The rich and fascinating culture of Japan leaves no one untouched, especially those who stand behind the bar counter full-time. On the other side of the globe, a bar style has emerged that is based on a different philosophy.

Kneeling on the cushion, the guests wait their turn. The woman who leads through the Japanese tea ceremony has invited us into the room and then carried in utensil after utensil, kneeling on the floor and carefully placing cups, matcha powder, a bamboo spoon and a platter of sweets in their designated place. Every action - the folding of the tea towel, the foaming of the tea, the careful placing of the bamboo spoon on the kettle - everything has its meaning, its purpose. If you want to drink a quick cup of tea and then get back to your daily routine, this is not the place for you.

Japanese Tea Ceremony

Japanese culture is fascinating because it is so clearly different from the so-called Western way of thinking in many respects. Much of art and cuisine - and especially the intersection of these areas - has already made the leap into the Western world. And in the local bar scene, too, one encounters Japanese influences more and more often. Ingredients, technology, ice - the term "Japan" leaves no one cold.

The alcoholic beverages produced in the Land of the Rising Sun are also fundamentally different from the western products of fermentation and distillation. And yet. Nothing changes in the underlying production process - from the conversion of sugar-containing raw materials with the help of yeasts into an alcoholic liquid to the subsequent distillation.

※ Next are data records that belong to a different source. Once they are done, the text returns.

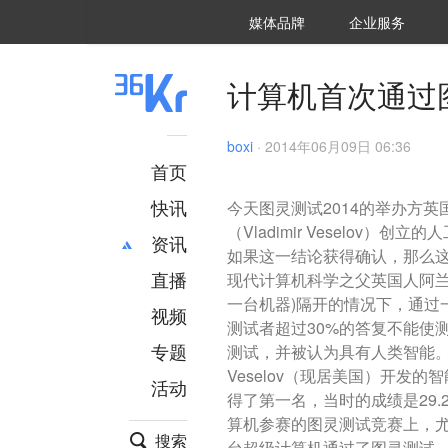
36氪Auto
数字时氪
企业号
未来消费
智能涌现
未来城市
启动Power on
媒体品牌
企业服务
企服点评
36氪出海
36氪研究院
潮生TIDE
36氪企服点评
36Kr研究院
36氪财经
职场bonus
36碳
后浪研究所
36Kr创新咨询
暗涌Waves
硬氪
氪睿研究院
计算机首次通过
boxi
·
2014年06月09日 06:36
首页
快讯
今天图灵测试2014的举办方
（Vladimir Veselov）
资讯
如果这一结论获得确认，那么这
直播
最新
推荐
现代计算机科学之父英国人阿兰
一台机器)隔开的情况下，通过
创投
财经
视频
测试者超过30%的答复不能使
汽车
AI
专题
测试，并被认为具有人类智能。 尤金•
科技
项目推荐
Veselov（现居美国）开发
活动
专精特新
安徽
得了第一名，当时的成绩是29
算机参赛的图灵测试竞赛上，尤
搜索
台超级计算机通过了图灵测试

Here, as there, people learned how to preserve the surpluses from agriculture thanks to alcoholic fermentation. Which raw material is used depends primarily on the soil and the microclimate, i.e. the terroir.

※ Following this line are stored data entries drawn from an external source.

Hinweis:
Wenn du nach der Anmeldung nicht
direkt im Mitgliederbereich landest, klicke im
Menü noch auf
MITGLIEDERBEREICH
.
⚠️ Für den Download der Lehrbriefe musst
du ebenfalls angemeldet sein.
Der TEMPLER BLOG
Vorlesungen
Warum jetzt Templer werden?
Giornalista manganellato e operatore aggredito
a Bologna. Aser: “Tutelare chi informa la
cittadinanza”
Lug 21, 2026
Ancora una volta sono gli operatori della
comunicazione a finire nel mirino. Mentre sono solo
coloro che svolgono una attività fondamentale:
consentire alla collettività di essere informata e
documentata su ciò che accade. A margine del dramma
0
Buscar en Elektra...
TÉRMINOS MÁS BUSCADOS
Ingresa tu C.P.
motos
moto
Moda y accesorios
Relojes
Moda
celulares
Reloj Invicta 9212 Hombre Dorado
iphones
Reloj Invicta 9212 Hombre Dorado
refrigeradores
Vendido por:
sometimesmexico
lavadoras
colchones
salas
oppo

But anyone familiar with Japan's geography knows that the climate on the northernmost island of Hokkaidō (same latitude as Milan) is completely different from that on the subtropical islands of Okinawa Prefecture (Japan's southernmost point is at about the same latitude as Havana). It is therefore hardly surprising that not only cereals such as rice and barley, but also sugar cane thrive in Japan's fields.

In the wine world, the term terroir refers not only to soil, (grape) varieties and microclimate, but also to the traditions and craftsmanship that are passed down from generation to generation. It is this aspect in particular that makes these Far Eastern spirits so fundamentally different from those of the Western hemisphere.

The malting? The multiple distilling? Barrel ageing? Diluting spirits to drinking strength, i.e. 37.5 to 42% by volume? Bottling in glass bottles of 7 dl? What seems to be set in stone in Europe (the exception proves the rule) is by no means the law around the globe.

Like "schnapps" in Switzerland, Shōchū in Japan is made from a wide variety of raw materials.

And yet the western art of distillation has also spread to Japan. This is evident not least to the bar guest who looks for distillates from Japan in European bars. Whisky here, gin there - maybe vodka, liqueur or rum. But before we go into the Japanese interpretation of Western spirits, let's try to get closer to the original Japanese spirit: Shōchū!

What is Shōchū?

The Japanese term Shōchū originated - like distillation itself in this region of the world - in mainland China. Literally translated as brandy or distilled liquid, the term could probably also be translated as "schnapps" (although there is often something negative about this term).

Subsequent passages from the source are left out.